There is a constraint on the number of stimulus trials that may be presented, due to the need for efficient alleviation of symptoms, in a clinical environment, and due to photobleaching and phototoxicity, in the experimental setting presented here. For this reason, if 30 stimuli per neuron are required and only the stimulus current or pulse-width is of experimental interest, a CL routine is preferred for up to approximately 20 neurons. The number of neurons for which this CL method is preferable decreases when the dimension of the stimulus parameter space increases because more stimuli are required to build a multi-dimensional model for each neuron. An OL stimulation approach becomes superior when a large population of neurons must be described, as in the case of the 30 neuron experiments in Population B. It is also notable that, even with a CL approach, for a sufficient number of neurons (ca. 10), the aggregation of all the CL searches becomes similar to an OL approach because the stimuli cover a similar area. The CL routine has a distinct advantage when the activation curves are close in proximity; in these cases, the stimuli delivered to uncover one activation curve is simultaneously increasing the resolution of the activation probability measurement for another neuron.

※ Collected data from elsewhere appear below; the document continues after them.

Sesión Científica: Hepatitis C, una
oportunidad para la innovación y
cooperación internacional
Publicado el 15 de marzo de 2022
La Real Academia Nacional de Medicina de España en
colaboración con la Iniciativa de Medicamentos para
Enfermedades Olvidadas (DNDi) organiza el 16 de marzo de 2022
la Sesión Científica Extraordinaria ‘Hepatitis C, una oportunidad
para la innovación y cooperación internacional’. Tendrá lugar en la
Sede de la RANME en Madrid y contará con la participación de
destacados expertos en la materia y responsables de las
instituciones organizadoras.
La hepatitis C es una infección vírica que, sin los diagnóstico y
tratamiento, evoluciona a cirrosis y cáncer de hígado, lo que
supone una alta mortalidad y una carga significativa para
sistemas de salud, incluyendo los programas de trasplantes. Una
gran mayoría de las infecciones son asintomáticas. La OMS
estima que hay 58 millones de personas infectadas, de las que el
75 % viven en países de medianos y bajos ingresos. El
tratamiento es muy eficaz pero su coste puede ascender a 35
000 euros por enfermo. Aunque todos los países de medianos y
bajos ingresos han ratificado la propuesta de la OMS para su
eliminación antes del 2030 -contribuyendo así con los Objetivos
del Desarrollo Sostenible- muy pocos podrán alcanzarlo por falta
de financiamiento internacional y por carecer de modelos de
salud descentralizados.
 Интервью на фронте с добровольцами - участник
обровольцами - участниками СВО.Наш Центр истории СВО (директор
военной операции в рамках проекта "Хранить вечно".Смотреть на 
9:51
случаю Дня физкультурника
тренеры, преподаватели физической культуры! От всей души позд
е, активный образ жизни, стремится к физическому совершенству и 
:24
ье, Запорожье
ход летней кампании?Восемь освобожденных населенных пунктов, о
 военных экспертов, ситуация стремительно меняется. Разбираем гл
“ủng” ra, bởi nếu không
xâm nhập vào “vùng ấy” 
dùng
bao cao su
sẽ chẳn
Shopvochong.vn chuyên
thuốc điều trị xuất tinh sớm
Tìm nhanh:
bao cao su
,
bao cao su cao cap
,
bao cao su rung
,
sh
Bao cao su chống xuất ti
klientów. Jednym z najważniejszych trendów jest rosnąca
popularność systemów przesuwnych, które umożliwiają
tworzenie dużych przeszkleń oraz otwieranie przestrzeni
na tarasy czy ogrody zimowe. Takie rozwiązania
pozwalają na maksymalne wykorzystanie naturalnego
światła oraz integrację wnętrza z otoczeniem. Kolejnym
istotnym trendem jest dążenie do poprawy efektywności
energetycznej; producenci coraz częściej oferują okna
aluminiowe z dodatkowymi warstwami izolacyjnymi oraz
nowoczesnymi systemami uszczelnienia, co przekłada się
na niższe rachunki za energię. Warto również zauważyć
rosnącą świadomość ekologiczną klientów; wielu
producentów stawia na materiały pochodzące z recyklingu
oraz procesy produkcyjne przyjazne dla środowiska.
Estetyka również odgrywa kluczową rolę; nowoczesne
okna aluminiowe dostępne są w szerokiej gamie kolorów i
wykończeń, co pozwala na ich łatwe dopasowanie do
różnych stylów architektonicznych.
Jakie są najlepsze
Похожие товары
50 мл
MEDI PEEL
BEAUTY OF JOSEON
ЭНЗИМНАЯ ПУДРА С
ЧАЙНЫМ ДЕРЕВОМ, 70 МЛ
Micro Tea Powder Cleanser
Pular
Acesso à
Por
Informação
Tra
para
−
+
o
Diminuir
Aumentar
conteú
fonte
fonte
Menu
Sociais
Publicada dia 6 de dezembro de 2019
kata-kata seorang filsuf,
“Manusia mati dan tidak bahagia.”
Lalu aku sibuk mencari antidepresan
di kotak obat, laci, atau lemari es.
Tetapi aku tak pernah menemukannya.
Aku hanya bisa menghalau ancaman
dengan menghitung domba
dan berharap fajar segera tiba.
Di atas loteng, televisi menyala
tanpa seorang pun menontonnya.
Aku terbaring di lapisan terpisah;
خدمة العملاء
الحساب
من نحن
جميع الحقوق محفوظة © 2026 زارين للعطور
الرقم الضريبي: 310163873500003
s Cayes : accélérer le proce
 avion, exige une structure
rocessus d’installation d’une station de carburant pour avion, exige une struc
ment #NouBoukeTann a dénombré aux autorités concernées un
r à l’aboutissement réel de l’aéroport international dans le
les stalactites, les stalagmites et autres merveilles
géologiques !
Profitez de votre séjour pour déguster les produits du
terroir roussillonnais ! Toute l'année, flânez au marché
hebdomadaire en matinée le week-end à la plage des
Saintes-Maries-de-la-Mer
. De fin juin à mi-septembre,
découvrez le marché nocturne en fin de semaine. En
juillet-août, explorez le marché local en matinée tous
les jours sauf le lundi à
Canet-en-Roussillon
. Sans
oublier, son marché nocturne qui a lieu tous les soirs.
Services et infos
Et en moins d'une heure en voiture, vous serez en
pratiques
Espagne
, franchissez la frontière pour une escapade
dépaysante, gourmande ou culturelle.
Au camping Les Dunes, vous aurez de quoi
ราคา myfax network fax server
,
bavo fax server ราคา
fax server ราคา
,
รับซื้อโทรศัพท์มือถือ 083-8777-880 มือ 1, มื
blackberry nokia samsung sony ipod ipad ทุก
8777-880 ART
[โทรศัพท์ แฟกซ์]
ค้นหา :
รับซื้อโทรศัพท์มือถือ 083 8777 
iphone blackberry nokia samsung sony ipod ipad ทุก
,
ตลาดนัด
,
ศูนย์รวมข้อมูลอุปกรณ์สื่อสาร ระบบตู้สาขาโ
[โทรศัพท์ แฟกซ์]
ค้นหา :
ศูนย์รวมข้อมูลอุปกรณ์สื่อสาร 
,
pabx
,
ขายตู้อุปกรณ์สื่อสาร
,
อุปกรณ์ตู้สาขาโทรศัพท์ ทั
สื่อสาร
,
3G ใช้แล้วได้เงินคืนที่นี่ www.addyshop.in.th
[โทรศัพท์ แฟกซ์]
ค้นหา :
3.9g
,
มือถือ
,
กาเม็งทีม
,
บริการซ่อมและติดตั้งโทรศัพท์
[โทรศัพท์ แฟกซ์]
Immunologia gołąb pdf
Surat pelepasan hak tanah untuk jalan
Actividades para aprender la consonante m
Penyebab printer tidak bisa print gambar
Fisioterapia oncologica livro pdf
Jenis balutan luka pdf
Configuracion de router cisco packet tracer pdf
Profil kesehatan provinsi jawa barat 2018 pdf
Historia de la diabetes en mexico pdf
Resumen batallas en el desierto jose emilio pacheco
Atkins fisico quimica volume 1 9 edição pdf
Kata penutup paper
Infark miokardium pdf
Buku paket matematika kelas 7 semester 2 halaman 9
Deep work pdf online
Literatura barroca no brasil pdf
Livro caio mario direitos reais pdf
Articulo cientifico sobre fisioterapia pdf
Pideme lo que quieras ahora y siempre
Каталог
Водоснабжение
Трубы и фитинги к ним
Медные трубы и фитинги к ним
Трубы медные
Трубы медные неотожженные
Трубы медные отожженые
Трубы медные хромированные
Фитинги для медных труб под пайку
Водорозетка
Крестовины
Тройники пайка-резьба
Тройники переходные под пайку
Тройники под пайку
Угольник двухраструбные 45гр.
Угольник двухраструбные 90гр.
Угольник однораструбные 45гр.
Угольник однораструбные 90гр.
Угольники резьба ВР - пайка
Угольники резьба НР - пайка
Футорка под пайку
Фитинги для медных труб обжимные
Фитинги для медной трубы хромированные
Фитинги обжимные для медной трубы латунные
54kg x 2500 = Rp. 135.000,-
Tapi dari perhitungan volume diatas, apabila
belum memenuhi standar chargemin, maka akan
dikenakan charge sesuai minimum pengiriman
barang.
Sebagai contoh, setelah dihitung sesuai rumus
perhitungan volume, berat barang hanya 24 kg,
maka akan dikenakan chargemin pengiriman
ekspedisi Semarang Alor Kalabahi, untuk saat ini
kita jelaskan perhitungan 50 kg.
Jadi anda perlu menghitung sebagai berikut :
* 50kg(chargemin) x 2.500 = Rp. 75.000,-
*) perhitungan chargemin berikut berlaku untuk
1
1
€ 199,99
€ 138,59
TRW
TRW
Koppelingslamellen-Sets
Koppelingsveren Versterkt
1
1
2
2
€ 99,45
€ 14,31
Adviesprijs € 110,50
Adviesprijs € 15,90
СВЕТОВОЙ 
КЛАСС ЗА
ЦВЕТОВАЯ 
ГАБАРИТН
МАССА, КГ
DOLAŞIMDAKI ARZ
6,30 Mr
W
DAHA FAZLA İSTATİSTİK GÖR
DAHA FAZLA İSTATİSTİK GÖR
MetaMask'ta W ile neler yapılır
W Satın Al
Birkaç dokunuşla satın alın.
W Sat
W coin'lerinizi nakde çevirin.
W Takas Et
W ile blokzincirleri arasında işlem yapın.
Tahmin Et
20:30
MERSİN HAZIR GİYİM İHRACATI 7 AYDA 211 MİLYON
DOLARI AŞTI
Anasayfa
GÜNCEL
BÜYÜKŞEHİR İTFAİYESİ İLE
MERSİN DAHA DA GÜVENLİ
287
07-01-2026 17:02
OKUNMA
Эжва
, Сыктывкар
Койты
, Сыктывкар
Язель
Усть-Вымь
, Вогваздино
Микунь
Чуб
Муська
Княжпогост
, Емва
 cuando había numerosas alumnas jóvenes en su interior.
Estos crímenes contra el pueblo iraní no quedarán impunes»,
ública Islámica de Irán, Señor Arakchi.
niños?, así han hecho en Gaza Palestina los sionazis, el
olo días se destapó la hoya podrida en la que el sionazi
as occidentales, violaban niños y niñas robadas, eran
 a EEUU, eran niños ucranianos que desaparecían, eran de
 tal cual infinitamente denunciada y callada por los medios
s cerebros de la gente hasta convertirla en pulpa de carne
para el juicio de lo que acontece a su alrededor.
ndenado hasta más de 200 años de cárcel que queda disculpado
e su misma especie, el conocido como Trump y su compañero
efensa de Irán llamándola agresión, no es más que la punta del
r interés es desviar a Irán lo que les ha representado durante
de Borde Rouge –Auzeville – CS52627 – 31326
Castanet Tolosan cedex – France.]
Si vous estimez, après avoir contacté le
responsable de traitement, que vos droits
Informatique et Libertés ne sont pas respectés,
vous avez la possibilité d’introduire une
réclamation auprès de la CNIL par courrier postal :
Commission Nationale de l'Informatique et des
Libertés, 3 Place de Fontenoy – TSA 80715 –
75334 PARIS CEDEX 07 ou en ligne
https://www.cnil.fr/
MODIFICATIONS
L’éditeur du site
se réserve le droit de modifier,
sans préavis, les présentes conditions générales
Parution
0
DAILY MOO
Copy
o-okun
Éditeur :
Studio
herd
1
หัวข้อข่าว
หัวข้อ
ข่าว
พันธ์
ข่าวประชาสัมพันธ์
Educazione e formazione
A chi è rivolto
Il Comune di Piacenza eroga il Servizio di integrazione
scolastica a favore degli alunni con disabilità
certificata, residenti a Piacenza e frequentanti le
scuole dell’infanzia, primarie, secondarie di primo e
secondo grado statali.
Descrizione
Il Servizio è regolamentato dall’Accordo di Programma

As the stimulus space increases with more neurons, more waveform parameters, or more electrodes, the set of CL searches will eventually tend toward an OL sweep. Despite this tendency, the CL approach reduces inefficiencies in the OL routine, including eliminating the delivery of stimuli at the lowest currents or shortest pulse-widths. Further improvements in efficiency can be made to make the CL routine more adaptive by allowing the CL routine to terminate early if neuronal activation curves are similar to one another, reducing the number of stimuli necessary for subsequent neurons.

5. Conclusions

Selectivity between two neurons is achievable using a single electrode. For a single stimulus parameter search, in either current or pulse-width, even for neurons with very similar activation transition regions, a CL technique can find the stimulus waveform that is able to selectively activate the lower threshold neuron. This selectivity is assured, however, only for the lower threshold neuron. For this reason, it is important that the full stimulus waveform space be exploited to differentially target neurons. Two-way selectivity is sometimes achievable between pairs of neurons using only a single stimulating electrode, but it is limited to those pairs in which the strength–duration curves cross one another. The organization of the culture with respect to the stimulating electrode can be functionally measured in real-time to assess the achievable selectivity. Additionally, it is essential that the multi-parameter activation space be initially measured so that the delivered stimuli can then be optimized for improving the efficiency with which a population activation probability is measured. The techniques developed here can be used to improve the selectivity of a stimulus waveform by simultaneously stimulating on multiple electrodes, which enables a reversible selectivity.